## ACTIVITY
Pull every line containing "Stadt" from the listing below.

====

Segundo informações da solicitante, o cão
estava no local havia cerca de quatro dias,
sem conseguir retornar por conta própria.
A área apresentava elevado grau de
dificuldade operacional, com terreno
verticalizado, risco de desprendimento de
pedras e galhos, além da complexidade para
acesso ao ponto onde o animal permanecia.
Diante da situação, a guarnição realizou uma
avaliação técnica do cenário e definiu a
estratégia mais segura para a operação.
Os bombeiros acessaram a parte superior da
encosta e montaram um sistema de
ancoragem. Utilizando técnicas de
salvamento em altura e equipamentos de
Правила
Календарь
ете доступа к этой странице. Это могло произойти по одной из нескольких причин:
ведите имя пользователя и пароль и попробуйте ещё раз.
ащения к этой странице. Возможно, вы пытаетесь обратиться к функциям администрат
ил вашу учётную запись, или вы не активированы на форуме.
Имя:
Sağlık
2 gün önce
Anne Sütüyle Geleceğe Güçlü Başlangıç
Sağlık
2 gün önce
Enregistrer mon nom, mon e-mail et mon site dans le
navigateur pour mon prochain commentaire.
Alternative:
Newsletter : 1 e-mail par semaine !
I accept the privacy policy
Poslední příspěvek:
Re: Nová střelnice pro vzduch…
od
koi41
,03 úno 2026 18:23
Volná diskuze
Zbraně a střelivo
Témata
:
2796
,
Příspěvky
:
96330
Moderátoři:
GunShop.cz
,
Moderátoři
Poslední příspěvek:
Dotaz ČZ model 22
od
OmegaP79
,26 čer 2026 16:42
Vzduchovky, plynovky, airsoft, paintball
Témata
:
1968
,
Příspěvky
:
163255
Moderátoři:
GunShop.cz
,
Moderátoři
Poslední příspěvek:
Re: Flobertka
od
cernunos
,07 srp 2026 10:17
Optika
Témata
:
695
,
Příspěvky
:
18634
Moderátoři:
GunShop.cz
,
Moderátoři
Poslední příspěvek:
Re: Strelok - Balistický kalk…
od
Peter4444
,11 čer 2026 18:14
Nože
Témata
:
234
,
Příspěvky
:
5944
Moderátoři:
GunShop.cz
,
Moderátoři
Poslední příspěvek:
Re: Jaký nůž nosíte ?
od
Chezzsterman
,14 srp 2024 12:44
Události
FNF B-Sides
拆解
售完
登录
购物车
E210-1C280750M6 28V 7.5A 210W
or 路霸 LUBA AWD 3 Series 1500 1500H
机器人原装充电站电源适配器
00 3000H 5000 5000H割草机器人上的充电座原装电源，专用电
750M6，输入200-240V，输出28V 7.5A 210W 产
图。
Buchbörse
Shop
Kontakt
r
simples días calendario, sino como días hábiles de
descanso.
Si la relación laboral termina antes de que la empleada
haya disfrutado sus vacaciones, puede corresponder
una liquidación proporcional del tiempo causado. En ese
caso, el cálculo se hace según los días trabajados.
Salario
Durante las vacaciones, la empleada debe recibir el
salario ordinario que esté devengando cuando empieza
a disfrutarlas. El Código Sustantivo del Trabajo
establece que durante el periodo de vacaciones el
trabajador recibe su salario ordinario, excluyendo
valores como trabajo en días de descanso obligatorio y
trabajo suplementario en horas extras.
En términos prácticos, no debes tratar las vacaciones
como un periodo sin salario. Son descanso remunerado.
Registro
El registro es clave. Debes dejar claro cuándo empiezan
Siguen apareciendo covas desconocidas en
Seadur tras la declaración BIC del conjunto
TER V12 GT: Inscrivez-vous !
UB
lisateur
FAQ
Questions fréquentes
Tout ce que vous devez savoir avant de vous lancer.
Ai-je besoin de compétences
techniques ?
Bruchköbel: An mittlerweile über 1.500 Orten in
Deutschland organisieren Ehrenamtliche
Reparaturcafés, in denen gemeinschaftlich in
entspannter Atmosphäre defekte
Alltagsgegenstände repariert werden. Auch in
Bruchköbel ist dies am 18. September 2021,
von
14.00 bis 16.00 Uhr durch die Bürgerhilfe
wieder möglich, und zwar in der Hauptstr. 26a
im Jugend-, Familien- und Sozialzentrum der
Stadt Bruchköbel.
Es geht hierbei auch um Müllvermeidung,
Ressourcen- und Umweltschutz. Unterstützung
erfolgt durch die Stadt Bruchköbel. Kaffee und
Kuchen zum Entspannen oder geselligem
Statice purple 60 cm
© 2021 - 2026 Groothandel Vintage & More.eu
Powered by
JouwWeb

====

## RESPONSE TO THIS TASK
Stadt Bruchköbel.
erfolgt durch die Stadt Bruchköbel. Kaffee und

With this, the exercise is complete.